Developing Long-Term Predictions of Precipitation in the US Using Sea Surface Salinity and Sea Surface Temperature and Understanding Their Relative Contributions to Skill
[12-Dec-2018] Sahasrabhojanee, A., Ummenhofer, C., Li, L., and Schmitt, R.W.
Presented at the 2018 AGU Fall Meeting
When water evaporates from the oceans, it causes an increase in the Sea Surface Salinity (SSS). A significant portion of this evaporated water precipitates onto land. This provides a solid connection between change in Sea Surface Salinity and precipitation on land. Currently, it is more typical to use Sea Surface Temperature (SST) as a predictor for land precipitation. SSS is rarely included as a predictor because anomalies in SSS and in SST are often highly correlated and caused partially by the same phenomena, resulting in multicollinearity in the model.
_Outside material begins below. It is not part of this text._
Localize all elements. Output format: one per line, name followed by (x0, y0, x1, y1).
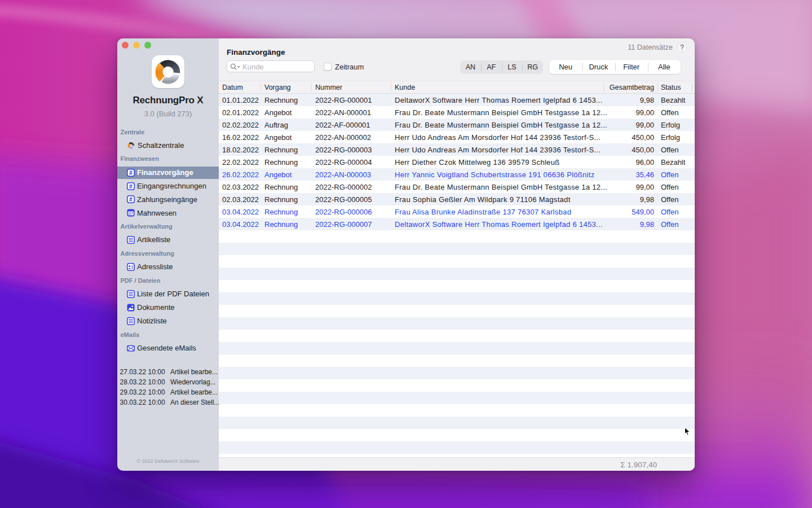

Here, we attempt to build features for a Linear Regression Model to fit the observed precipitation across the continental US using SSS and SST at lags on the scale of several months to evaluate and understand their relative merits and contributions to predictive skill. We use Density-Based Spatial Clustering of Applications with Noise (DBSCAN) to find regions in the ocean that, when aggregated over for SSS or SST, can be used as predictors for precipitation in the US. In addition, we propose a way to combine these SSS and SST predictors, accounting for the cross correlation between them. We also provide additional analysis on the locations and persistence of these predictors, which ensures the predictive relationships are physically meaningful and based on a dynamical understanding of modes of variability, such as the El Niño-Southern Oscillation, and their respective teleconnection patterns.
We create separate models for each month of prediction for nine sub-regions in the US, which were segregated using the k-means method to highlight regions with common precipitation characteristics. Our focus is on building a generalized and objective process of building features that can be applied to model the precipitation in any month or any region, and we strive to avoid using model-specific methods wherever possible. This paper details the pipeline of building these models, and the reasons behind each step of the pipeline. Case studies highlight the method's utility and implications for the prediction of extreme precipitation events will be discussed as well.